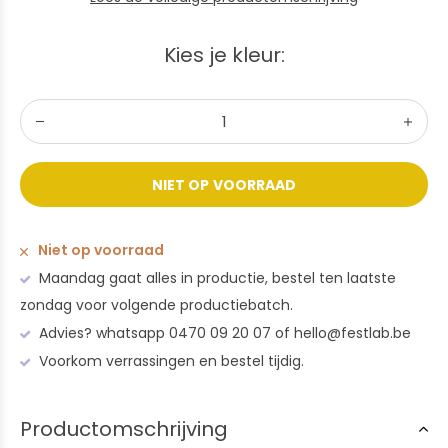
Kies je kleur:
NIET OP VOORRAAD
Niet op voorraad
Maandag gaat alles in productie, bestel ten laatste
zondag voor volgende productiebatch.
Advies? whatsapp 0470 09 20 07 of
hello@festlab.be
Voorkom verrassingen en bestel tijdig.
Productomschrijving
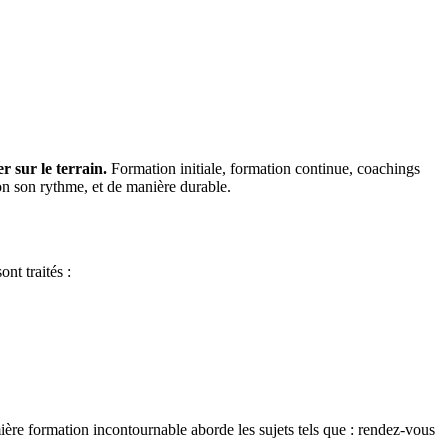
r sur le terrain.
Formation initiale, formation continue, coachings
lon son rythme, et de manière durable.
ont traités :
mière formation incontournable aborde les sujets tels que : rendez-vous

○ ○ ○

EXERCISE: Produce an exact copy of every line above, with the images left out.

ANSWER FOR THE TASK:
Kies je kleur:
NIET OP VOORRAAD
Niet op voorraad
Maandag gaat alles in productie, bestel ten laatste
zondag voor volgende productiebatch.
Advies? whatsapp 0470 09 20 07 of
hello@festlab.be
Voorkom verrassingen en bestel tijdig.
Productomschrijving
r sur le terrain.
Formation initiale, formation continue, coachings
lon son rythme, et de manière durable.
ont traités :
mière formation incontournable aborde les sujets tels que : rendez-vous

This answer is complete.